== Brief ==
Take each line from the entries that holds "presencialmente" and copy it out.

== Data shown ==
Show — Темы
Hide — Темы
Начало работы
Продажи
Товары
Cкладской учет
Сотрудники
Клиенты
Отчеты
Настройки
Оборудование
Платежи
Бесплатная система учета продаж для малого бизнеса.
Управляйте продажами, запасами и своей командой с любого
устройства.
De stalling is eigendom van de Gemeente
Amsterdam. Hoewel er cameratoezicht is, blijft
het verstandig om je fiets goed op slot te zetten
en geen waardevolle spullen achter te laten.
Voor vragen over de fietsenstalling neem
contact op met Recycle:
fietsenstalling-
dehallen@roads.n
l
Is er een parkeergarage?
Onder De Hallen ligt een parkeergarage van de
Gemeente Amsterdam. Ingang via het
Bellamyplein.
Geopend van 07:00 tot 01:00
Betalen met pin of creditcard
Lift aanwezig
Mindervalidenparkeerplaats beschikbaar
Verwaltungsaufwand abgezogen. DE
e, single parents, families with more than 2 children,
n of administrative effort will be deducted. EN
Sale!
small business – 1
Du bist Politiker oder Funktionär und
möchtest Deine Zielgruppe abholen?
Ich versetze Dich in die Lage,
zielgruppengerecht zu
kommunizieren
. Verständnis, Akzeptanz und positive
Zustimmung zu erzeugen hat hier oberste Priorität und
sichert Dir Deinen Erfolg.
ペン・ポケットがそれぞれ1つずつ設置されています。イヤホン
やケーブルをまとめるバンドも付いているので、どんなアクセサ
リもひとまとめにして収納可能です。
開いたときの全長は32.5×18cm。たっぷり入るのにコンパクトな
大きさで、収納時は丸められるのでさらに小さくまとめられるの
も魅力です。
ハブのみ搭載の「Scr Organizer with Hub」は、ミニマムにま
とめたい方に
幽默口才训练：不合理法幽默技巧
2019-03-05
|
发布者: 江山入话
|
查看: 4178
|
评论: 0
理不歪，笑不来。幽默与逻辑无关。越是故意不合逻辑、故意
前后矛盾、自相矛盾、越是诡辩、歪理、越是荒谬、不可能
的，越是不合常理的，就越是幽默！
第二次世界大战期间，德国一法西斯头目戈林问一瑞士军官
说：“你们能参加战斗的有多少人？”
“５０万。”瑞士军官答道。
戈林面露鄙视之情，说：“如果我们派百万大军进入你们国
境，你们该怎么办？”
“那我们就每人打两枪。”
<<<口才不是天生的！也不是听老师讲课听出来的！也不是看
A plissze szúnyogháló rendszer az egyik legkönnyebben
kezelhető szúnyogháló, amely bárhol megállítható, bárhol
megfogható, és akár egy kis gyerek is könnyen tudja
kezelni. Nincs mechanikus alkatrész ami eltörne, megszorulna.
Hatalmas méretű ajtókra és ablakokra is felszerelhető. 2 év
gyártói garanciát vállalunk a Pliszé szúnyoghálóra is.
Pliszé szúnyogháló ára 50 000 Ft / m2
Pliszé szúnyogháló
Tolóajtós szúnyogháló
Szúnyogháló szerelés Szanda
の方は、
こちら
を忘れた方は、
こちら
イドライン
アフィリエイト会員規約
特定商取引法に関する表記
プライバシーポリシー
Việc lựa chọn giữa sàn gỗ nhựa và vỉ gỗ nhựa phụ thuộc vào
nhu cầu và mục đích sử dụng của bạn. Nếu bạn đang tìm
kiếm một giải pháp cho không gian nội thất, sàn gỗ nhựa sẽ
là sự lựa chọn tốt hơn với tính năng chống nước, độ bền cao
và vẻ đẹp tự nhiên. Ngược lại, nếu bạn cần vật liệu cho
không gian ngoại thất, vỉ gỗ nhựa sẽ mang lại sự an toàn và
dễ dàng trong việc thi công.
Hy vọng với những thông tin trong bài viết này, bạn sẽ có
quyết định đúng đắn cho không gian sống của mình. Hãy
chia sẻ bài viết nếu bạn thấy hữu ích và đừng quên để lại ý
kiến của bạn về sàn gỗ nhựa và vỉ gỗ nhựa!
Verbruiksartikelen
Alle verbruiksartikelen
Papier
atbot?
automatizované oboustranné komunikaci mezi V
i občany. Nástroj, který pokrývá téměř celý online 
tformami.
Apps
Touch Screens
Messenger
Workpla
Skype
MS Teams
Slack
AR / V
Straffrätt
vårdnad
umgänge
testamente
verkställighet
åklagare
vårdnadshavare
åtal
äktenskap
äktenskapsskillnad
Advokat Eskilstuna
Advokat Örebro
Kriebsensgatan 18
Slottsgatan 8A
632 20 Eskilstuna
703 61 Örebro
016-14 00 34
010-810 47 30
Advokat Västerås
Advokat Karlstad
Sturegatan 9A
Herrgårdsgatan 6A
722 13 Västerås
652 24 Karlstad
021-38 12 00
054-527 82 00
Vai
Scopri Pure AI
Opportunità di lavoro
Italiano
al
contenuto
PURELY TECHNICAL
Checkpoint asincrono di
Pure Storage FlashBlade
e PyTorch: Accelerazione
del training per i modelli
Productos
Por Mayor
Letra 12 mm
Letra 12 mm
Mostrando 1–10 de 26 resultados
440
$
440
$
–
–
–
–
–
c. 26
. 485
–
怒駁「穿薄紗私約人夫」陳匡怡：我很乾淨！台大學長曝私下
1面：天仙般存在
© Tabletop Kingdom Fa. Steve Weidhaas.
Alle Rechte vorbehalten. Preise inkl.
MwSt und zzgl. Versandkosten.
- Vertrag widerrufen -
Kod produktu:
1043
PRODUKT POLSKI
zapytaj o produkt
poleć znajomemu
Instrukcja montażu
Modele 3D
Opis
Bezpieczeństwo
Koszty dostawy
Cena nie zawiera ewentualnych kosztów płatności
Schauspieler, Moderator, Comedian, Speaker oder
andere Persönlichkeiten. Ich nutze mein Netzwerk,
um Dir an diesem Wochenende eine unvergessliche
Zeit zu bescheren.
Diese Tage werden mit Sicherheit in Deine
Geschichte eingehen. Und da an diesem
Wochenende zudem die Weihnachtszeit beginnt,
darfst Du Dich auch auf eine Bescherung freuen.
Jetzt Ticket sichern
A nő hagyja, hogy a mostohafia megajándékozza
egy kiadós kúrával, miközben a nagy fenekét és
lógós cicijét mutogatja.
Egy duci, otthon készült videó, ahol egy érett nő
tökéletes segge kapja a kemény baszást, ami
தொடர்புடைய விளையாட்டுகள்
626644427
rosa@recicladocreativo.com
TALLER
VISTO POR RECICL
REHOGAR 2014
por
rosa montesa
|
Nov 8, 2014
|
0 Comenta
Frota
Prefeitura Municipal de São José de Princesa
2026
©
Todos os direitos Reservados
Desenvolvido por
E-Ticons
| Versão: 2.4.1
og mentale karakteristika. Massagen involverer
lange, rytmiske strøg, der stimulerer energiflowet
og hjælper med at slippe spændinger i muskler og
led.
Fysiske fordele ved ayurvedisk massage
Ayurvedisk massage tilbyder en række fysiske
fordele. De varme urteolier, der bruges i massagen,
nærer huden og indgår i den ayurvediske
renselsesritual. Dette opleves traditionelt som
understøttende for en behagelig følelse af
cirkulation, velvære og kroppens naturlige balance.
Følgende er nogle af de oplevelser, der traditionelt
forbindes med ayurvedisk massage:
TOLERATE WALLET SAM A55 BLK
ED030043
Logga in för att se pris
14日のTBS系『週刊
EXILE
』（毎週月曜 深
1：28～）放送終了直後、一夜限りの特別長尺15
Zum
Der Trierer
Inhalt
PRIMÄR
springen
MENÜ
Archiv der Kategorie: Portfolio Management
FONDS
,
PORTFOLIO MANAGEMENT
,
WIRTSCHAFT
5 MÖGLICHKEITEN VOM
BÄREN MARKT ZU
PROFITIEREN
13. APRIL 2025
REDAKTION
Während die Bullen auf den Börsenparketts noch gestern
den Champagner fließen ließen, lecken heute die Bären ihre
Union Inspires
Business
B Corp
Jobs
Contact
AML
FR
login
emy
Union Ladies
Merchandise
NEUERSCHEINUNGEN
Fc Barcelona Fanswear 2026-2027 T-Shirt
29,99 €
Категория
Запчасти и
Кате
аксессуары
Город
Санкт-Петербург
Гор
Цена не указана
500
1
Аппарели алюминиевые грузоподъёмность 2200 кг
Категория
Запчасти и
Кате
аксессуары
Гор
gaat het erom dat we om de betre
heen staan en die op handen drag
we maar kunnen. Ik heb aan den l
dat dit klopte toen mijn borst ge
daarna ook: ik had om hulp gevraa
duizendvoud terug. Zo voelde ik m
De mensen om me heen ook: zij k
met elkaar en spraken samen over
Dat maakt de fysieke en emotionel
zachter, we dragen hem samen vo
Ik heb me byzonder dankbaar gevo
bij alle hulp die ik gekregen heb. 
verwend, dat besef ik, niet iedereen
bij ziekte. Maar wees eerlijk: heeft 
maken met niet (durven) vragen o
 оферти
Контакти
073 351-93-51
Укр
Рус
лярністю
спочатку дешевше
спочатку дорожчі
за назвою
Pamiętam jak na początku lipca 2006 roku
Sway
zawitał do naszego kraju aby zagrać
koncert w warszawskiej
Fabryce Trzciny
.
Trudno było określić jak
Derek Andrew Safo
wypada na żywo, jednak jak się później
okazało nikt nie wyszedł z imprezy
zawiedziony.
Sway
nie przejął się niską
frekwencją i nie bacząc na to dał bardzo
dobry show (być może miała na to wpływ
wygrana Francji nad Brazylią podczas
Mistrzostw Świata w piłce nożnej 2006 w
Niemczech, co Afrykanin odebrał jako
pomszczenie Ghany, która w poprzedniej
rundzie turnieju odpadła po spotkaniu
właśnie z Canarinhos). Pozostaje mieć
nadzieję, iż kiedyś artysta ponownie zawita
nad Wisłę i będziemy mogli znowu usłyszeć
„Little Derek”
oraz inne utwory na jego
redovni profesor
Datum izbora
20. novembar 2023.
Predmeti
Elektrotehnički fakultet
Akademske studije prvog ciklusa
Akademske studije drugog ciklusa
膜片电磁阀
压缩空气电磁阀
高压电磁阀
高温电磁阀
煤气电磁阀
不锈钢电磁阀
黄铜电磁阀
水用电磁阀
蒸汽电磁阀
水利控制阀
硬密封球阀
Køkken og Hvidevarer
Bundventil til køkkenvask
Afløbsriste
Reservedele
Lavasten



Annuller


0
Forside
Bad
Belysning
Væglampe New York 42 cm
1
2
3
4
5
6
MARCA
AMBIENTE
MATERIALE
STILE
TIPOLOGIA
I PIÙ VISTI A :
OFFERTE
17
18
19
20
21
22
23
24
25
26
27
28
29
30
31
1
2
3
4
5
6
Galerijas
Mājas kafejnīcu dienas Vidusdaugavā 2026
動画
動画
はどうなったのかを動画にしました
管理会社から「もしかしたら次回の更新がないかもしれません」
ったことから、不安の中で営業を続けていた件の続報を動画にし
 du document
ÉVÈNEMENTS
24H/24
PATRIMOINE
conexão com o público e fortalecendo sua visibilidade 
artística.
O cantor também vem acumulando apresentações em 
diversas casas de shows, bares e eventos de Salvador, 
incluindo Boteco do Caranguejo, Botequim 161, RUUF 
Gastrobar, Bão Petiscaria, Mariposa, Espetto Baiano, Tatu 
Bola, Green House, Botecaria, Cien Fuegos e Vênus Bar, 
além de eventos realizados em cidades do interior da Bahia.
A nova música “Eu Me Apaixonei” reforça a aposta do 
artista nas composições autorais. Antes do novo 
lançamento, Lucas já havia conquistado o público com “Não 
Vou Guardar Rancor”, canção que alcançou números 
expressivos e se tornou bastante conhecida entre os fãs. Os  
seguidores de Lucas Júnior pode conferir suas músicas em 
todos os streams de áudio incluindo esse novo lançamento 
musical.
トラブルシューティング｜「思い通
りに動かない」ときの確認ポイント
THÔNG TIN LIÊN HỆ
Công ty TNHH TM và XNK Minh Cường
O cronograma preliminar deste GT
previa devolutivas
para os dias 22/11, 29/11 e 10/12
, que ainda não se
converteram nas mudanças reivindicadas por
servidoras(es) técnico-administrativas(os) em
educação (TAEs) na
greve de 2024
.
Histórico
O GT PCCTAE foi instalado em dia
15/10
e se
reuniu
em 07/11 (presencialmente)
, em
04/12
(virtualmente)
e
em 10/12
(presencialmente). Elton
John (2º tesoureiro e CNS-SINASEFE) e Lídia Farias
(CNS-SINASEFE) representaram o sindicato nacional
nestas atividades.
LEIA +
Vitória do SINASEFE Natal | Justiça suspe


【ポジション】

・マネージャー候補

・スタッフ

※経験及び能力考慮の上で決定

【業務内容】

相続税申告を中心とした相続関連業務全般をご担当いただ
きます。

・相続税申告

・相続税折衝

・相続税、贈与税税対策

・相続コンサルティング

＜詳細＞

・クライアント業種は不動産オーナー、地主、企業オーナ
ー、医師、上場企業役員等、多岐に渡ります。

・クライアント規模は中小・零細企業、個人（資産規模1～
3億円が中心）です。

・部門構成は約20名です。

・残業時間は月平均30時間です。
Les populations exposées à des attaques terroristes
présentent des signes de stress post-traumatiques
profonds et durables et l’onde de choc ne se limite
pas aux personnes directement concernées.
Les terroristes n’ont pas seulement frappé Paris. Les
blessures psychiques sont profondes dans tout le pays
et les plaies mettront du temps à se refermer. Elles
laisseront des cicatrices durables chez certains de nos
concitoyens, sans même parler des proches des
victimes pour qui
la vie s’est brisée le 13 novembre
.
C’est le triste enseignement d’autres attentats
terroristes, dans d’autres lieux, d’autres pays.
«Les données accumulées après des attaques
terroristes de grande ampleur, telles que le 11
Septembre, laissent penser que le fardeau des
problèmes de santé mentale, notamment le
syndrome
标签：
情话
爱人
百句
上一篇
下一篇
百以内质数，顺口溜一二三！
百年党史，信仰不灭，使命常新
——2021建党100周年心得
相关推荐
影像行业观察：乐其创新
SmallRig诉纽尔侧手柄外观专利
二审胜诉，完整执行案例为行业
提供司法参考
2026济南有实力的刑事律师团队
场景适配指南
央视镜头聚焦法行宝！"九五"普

== Final answer ==
em 07/11 (presencialmente)
(presencialmente). Elton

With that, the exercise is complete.